[Dataset entries]
-- Opening Marker --

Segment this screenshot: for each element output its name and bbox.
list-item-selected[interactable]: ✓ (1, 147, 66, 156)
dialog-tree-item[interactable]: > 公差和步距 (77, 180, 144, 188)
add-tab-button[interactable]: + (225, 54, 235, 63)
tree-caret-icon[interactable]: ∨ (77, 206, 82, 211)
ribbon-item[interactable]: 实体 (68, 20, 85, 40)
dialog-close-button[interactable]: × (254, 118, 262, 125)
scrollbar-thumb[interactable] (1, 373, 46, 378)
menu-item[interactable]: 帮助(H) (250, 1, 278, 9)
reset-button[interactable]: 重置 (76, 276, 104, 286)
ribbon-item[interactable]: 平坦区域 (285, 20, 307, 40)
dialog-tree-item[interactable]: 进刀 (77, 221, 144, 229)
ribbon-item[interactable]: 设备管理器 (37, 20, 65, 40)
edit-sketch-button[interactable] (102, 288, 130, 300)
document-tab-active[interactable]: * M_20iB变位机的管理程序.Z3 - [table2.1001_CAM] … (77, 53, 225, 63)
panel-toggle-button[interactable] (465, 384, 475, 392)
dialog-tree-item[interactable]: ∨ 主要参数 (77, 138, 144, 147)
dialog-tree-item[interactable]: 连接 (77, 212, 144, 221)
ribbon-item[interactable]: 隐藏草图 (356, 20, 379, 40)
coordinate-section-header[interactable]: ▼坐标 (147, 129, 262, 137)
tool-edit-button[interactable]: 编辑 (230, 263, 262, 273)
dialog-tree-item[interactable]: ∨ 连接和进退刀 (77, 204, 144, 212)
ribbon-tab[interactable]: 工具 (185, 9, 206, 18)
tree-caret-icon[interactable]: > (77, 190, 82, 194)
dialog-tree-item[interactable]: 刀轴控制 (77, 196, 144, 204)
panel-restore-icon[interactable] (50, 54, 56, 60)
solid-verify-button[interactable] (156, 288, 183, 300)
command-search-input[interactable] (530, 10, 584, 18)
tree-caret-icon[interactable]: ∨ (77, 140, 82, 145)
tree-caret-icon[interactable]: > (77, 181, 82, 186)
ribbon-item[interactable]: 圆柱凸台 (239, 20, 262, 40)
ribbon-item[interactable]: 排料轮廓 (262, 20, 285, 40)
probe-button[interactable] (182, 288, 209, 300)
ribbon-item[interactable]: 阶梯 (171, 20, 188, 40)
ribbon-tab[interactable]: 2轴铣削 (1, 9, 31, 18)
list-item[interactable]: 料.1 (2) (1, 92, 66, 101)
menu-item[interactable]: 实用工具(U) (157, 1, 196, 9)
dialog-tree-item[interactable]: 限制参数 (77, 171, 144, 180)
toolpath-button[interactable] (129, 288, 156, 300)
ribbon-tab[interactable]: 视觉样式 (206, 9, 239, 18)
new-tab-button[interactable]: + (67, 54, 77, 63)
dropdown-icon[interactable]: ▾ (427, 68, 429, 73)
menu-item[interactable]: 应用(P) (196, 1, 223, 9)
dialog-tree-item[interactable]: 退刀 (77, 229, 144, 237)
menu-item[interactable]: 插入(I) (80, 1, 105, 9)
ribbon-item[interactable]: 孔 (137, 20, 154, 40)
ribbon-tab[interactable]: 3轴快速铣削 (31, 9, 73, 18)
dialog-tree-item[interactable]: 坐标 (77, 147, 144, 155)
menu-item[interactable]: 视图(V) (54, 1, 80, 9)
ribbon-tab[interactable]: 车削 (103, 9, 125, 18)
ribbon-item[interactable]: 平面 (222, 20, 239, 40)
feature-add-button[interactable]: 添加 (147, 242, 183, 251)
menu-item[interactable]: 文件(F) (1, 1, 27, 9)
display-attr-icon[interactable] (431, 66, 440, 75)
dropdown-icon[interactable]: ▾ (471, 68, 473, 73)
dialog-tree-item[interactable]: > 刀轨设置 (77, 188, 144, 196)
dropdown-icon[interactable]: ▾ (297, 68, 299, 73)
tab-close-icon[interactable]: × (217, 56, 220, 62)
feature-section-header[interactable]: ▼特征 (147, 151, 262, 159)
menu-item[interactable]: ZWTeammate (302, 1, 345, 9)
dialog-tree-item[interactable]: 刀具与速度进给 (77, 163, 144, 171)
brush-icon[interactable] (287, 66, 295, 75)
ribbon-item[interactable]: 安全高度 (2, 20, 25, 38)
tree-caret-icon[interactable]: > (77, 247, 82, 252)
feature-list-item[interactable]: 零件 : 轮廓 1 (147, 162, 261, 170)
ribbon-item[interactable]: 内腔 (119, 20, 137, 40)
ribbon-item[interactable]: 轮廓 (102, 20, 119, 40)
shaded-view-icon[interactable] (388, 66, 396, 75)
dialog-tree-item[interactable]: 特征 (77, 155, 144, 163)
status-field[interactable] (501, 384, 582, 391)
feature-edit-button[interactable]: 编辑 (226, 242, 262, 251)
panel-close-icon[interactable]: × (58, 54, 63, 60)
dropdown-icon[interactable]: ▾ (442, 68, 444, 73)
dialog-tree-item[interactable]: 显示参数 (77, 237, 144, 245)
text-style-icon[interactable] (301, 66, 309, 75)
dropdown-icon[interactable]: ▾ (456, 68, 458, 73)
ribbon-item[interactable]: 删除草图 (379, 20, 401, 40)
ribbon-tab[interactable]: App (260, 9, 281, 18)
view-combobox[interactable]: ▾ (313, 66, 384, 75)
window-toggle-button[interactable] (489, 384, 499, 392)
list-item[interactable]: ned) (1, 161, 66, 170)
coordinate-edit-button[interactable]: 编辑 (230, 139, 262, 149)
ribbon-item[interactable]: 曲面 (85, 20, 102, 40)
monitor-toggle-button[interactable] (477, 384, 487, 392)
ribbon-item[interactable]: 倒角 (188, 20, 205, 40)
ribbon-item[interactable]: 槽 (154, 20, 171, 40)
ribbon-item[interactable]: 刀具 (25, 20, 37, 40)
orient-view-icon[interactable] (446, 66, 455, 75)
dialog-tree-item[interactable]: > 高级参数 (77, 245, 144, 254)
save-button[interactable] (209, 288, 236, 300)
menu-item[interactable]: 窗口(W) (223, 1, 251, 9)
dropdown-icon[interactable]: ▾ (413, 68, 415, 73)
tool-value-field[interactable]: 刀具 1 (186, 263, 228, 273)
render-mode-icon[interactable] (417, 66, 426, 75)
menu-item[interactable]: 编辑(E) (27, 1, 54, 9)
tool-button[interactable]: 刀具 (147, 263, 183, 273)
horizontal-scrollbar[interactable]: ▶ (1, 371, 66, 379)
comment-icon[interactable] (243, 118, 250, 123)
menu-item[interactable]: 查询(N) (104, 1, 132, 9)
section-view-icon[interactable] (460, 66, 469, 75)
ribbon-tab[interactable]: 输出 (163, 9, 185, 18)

-- Closing Marker --
-- Opening Marker --

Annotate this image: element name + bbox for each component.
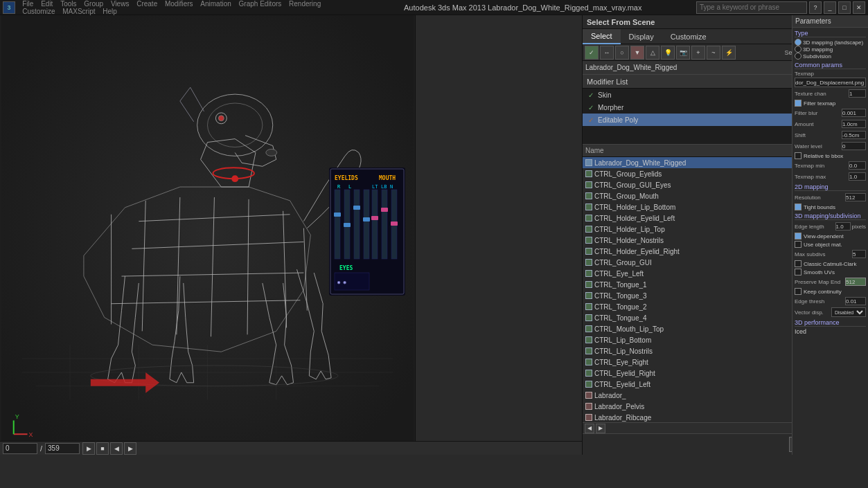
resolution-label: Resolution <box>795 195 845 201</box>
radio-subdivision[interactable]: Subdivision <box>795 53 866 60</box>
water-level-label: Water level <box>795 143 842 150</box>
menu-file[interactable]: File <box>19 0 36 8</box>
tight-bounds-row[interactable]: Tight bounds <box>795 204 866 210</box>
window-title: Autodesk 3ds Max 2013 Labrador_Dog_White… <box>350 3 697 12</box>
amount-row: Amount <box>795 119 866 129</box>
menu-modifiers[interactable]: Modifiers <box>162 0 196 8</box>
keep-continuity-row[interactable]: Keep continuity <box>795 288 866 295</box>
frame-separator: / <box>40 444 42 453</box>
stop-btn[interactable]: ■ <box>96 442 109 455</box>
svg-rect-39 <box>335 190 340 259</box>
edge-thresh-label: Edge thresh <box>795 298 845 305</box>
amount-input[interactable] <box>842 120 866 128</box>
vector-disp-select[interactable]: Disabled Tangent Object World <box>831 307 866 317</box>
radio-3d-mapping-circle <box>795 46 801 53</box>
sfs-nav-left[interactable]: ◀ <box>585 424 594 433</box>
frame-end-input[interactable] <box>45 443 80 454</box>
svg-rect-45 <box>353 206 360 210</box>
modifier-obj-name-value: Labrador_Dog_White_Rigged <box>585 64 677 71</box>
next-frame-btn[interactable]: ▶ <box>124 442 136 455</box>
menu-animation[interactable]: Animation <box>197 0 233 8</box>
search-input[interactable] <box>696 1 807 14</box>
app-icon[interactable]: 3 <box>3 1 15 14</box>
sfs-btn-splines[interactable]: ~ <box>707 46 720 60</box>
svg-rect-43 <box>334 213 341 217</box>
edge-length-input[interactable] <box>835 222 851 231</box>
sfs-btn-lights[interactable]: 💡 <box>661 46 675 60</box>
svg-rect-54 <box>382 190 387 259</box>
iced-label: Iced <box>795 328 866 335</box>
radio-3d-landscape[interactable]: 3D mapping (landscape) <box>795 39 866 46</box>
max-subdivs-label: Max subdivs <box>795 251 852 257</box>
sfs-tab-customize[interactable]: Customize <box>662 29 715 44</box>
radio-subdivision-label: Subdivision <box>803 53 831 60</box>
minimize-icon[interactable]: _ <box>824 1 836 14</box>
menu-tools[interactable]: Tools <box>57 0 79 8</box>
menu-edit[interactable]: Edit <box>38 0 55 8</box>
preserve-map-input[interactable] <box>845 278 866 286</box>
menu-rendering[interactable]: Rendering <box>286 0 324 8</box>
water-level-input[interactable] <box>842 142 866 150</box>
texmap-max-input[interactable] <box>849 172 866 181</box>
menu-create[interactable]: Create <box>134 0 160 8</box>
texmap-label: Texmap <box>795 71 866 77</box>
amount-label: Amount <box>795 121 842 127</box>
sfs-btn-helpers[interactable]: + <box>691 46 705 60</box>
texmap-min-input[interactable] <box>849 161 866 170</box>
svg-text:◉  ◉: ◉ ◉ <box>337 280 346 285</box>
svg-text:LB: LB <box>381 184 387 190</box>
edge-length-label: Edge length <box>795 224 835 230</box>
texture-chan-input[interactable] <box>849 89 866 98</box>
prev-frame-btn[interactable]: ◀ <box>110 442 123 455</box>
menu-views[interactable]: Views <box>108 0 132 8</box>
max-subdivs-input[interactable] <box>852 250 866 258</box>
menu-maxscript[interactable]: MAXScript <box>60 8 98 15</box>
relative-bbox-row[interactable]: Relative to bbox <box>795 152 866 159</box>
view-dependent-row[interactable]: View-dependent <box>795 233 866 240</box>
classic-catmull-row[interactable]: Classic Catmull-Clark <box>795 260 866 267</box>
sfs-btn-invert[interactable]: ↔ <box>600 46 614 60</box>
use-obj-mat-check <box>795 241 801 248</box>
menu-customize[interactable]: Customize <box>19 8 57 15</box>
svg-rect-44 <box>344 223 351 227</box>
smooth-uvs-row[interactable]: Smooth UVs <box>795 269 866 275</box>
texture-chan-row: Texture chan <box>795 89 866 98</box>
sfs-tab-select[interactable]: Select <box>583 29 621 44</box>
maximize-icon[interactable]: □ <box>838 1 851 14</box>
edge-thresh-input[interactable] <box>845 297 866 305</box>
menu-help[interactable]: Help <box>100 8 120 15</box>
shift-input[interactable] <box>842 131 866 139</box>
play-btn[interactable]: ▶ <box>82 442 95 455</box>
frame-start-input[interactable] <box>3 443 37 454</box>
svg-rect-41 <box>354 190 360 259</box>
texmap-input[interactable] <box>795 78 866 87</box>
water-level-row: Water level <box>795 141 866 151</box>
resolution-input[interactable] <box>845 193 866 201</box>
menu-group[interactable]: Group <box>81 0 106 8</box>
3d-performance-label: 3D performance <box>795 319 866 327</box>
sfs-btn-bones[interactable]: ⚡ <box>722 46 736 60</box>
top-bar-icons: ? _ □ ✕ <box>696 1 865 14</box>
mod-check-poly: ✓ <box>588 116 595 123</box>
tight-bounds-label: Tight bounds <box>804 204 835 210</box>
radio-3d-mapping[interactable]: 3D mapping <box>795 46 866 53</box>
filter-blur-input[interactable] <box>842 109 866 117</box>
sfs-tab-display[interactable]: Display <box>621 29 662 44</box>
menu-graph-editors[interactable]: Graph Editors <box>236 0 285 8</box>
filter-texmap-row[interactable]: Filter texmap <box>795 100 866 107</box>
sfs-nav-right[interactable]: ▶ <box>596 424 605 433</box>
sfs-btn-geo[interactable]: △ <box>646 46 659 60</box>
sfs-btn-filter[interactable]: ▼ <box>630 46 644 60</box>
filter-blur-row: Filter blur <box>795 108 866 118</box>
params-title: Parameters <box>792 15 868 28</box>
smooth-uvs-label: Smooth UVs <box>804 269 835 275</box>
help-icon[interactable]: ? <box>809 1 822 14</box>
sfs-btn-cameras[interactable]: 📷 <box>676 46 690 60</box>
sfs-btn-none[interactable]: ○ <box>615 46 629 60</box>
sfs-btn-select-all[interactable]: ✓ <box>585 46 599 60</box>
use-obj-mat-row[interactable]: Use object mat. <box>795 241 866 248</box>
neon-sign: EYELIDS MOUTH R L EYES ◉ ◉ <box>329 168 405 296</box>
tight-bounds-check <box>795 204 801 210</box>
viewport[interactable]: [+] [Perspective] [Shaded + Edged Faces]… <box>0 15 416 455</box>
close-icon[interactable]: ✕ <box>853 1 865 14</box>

-- Closing Marker --

= What is expected =
Report every line above that has the string "search" in it.

= Reply to the task =
command-search-input[interactable] (530, 10, 584, 18)
search-input[interactable] <box>696 1 807 14</box>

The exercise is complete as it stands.